Certe volte torno a casa e mi sembra che il tempo non sia più vivo. Mi sono attaccato a momenti ormai trascorsi da un pezzo, a ricordi che si squagliano di volta in volta, sicché sto perdendo la comunicazione con la realtà e risulto irritante. E allora mi dicono “ma ‘ndo vivi, sei te che sei sorpassato”. Ma che ne so… So' 'r passato, so' 'r presente, so' 'r futuro, e invece nun so' gnente…
Ormai anche la politica, la volontà, le passioni sportive, gli affetti mi sono rimasti appiccicati addosso sotto forma di cose avvenute, se sento parlare di quello che è successo ieri scuoto la testa.
Che ne so? La casta, la Carrà che canta ancora “A far l'amore comincia tu” (e ce vo' un bel coraggio se pensi che ormai avrà du’ secoli netti d'età), Gheddafi che, solo e sconfitto, riscuote giusto le simpatie di Chavez e le mie (ci pensi? Eppure l’aveva detto Elio che il Ghed “non è di grande compagnia / ma è il più simpatico che ci sia”; lo vedi alla fine che aveva ragione?), l’ultimo scudetto che manco so più chi l'ha vinto, la moda che fa tendenza, l'arrivo di trecento milioni di immigrati previsto per domani.
Tutte cose di cui ho sentito parlare oggi e di cui già in questo preciso momento non ricordo più nulla.
Vado nell’altra stanza, infilo una cassetta nei meandri del lettore perché il PC non funziona e accendo la baracca.
A un certo punto, come dice la Nannini, mi sorprendo: vedo l’attacco in bici di uno che non c’è più da sette anni e che dall’ultima volta che ha vinto ne sono passati dieci. Eppure mi metto a saltellare sul letto come un bambino, come se quello che sto vedendo avvenisse ora, adesso, come se stessero correndo una tappa del Tour questa sera. Per un attimo dimentico che il Tour quest’anno l’hanno già corso e mi ritrovo a domandarmi se non debbano ancora correrlo.

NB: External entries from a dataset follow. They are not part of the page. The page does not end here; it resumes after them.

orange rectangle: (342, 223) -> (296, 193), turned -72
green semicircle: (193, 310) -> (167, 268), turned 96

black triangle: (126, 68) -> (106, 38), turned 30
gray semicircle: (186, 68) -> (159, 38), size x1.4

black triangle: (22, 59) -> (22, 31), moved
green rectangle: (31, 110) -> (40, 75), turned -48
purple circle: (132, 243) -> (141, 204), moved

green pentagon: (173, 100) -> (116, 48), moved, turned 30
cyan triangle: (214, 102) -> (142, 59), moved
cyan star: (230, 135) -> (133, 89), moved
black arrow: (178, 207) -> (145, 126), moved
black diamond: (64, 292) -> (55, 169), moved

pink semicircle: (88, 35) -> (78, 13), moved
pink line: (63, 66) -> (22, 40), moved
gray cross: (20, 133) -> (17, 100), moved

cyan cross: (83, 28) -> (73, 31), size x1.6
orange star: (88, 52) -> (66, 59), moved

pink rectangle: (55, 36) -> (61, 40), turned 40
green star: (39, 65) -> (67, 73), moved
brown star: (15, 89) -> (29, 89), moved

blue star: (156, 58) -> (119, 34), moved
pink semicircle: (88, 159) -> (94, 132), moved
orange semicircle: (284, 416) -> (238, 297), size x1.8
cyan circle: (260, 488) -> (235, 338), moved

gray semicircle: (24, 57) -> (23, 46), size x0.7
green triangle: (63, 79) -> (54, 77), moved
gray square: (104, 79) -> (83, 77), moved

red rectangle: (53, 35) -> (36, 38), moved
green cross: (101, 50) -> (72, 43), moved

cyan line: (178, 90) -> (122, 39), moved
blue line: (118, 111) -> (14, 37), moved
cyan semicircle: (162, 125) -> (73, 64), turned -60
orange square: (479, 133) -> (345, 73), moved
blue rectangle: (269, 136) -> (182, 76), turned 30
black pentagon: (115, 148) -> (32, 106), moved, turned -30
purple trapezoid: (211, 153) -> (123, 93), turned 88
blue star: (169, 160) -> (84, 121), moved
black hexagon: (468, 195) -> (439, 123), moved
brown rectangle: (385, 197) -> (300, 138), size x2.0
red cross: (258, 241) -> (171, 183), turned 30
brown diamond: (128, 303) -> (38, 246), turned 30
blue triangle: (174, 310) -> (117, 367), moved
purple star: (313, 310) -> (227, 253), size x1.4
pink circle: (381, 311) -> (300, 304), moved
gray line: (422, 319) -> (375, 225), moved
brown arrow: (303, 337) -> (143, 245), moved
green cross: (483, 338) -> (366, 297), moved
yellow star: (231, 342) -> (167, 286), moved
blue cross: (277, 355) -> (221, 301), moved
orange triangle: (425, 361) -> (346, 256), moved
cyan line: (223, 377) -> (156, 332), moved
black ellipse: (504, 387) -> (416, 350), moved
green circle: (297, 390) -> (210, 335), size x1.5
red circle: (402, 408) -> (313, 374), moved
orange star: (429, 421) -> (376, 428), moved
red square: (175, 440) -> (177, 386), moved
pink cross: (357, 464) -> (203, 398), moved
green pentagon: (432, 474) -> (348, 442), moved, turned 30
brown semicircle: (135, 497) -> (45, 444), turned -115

Intanto Pantani è a tutta ed è scattato sgranando il gruppo. Lo seguo fremendo come se la gara fosse in diretta. Alla fine la vincerà, quella tappa, anche se quel disgraziato di Armstrong, non contento di aver vinto il Tour per sette volte, al traguardo andrà pure a dire che quella vittoria gliel'aveva regalata. “Dai, Pantà, non je la fa' passà liscia” mi dico furibondo. E infatti il Pirata liscia non gliela fa passare, un paio di giorni dopo (ma è sempre adesso) lo stacca su un’altra salita e a quel punto potrei ritenermi soddisfatto. Ma c’è ancora una tappa di montagna da fare e mi viene quasi da piangere quando, dopo aver visto Marco scattare a 120 km dall'arrivo, lo vedo raggiunto quando ne mancano 60 e staccato alla fine. Però non mi tolgo dalla testa quel momento in cui ho esultato vedendolo andare all'attacco e mi son messo a fare il diavolo a quattro come già l’avevo fatto, dieci anni fa, quando tutto è risuccesso di nuovo.